### To do
Only the lines that include "может" should be copied from the data below.

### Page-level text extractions
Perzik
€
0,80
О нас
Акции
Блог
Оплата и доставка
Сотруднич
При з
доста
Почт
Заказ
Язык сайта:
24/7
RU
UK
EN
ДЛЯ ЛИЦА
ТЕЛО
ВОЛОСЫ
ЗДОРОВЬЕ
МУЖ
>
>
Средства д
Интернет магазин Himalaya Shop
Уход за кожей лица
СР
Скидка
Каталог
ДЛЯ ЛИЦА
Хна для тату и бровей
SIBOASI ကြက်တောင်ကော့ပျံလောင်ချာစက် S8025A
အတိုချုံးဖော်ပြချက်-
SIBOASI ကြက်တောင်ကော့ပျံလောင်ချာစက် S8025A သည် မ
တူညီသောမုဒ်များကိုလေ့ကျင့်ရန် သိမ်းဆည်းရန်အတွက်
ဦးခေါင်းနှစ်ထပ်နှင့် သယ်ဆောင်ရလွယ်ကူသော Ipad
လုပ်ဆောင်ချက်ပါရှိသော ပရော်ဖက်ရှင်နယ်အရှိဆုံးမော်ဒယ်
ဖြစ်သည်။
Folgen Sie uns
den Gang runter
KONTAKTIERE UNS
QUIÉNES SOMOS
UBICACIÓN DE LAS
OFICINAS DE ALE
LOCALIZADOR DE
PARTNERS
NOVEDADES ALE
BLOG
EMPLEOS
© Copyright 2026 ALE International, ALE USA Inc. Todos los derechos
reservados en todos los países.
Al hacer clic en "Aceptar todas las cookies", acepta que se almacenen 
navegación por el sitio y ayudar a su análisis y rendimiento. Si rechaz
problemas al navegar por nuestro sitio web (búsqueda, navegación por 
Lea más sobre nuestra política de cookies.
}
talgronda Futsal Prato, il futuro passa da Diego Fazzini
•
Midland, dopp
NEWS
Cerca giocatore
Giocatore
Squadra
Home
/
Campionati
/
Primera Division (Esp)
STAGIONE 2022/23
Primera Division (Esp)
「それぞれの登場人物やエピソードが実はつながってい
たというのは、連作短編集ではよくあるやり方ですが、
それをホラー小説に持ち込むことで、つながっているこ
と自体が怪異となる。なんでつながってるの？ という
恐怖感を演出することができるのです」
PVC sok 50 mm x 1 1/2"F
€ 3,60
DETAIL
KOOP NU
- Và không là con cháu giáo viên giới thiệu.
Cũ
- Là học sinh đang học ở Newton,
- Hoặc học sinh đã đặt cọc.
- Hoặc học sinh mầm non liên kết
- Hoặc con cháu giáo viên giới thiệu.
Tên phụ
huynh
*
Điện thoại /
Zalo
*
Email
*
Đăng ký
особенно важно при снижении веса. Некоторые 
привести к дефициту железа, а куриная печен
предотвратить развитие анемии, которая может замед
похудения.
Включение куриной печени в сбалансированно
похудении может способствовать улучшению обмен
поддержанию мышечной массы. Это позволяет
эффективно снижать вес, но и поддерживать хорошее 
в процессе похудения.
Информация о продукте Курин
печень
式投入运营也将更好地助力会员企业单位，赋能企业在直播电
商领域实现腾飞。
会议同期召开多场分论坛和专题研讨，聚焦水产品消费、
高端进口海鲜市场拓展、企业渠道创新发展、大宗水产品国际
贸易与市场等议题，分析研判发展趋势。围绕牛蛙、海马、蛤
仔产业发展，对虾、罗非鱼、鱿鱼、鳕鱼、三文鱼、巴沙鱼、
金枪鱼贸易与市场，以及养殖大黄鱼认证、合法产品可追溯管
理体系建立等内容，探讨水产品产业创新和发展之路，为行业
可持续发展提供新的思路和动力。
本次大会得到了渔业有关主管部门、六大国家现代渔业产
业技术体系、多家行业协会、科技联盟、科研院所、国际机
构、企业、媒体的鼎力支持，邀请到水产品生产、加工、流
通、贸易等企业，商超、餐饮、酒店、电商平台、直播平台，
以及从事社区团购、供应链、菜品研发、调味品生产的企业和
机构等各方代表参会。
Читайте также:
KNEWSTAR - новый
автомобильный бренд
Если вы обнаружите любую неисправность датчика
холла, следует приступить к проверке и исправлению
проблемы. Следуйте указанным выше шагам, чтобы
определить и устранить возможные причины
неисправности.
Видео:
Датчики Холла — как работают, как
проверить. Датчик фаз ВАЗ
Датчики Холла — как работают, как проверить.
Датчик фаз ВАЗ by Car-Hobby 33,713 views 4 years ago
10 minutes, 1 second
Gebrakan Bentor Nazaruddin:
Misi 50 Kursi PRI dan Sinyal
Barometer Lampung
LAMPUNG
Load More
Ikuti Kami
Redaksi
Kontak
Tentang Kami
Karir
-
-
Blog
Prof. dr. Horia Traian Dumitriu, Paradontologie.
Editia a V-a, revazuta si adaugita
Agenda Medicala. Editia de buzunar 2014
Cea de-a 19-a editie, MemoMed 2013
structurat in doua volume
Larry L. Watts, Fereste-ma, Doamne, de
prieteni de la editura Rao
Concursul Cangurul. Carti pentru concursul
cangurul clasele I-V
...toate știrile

### Task output
предотвратить развитие анемии, которая может замед
похудении может способствовать улучшению обмен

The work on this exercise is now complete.